Saved data entries:
=== Begin Enclosure ===

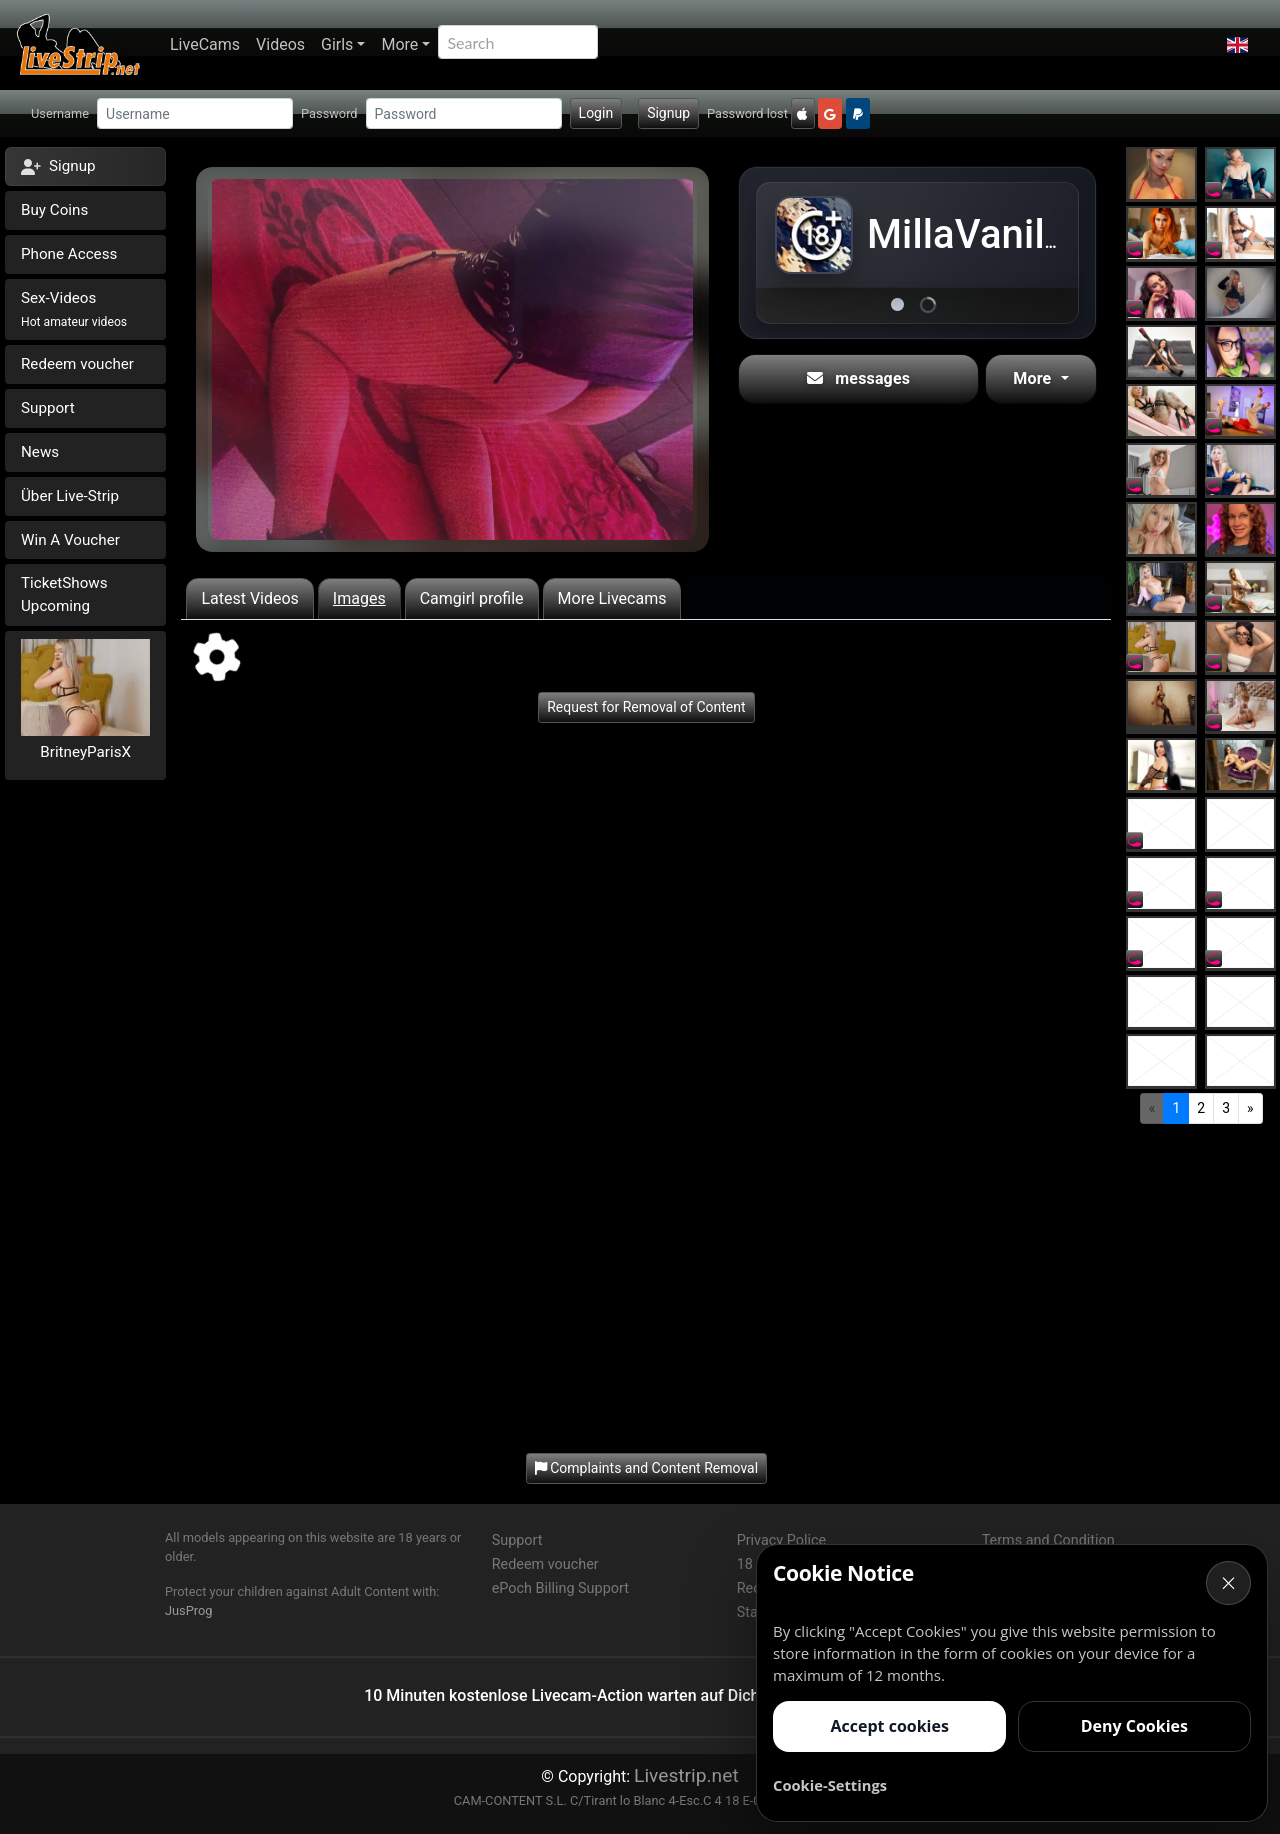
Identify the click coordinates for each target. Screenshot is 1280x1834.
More (399, 44)
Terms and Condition (1048, 1540)
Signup (668, 113)
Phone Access (69, 254)
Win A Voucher (70, 540)
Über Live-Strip (70, 496)
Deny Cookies (1134, 1726)
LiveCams (205, 44)
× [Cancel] (1229, 1582)
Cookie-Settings (830, 1785)
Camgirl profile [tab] (472, 598)
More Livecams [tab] (612, 598)
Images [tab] (359, 598)
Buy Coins (54, 210)
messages (858, 378)
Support (48, 408)
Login (596, 113)
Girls (337, 44)
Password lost (747, 113)
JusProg (189, 1610)
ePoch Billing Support (560, 1588)
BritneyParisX (85, 752)
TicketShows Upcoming (64, 594)
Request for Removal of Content (646, 707)
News (40, 452)
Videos (280, 44)
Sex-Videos (74, 309)
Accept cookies (889, 1726)
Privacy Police (781, 1540)
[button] (1237, 45)
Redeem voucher (77, 364)
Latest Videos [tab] (249, 598)
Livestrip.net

=== End Enclosure ===

Your assignment: Exact copy, no pictures: reproduce every entry shown above.

Solution to this problem:
Identify the click coordinates for each target. Screenshot is 1280x1834.
More (399, 44)
Terms and Condition (1048, 1540)
Signup (668, 113)
Phone Access (69, 254)
Win A Voucher (70, 540)
Über Live-Strip (70, 496)
Deny Cookies (1134, 1726)
LiveCams (205, 44)
× [Cancel] (1229, 1582)
Cookie-Settings (830, 1785)
Camgirl profile [tab] (472, 598)
More Livecams [tab] (612, 598)
Images [tab] (359, 598)
Buy Coins (54, 210)
messages (858, 378)
Support (48, 408)
Login (596, 113)
Girls (337, 44)
Password lost (747, 113)
JusProg (189, 1610)
ePoch Billing Support (560, 1588)
BritneyParisX (85, 752)
TicketShows Upcoming (64, 594)
Request for Removal of Content (646, 707)
News (40, 452)
Videos (280, 44)
Sex-Videos (74, 309)
Accept cookies (889, 1726)
Privacy Police (781, 1540)
[button] (1237, 45)
Redeem voucher (77, 364)
Latest Videos [tab] (249, 598)
Livestrip.net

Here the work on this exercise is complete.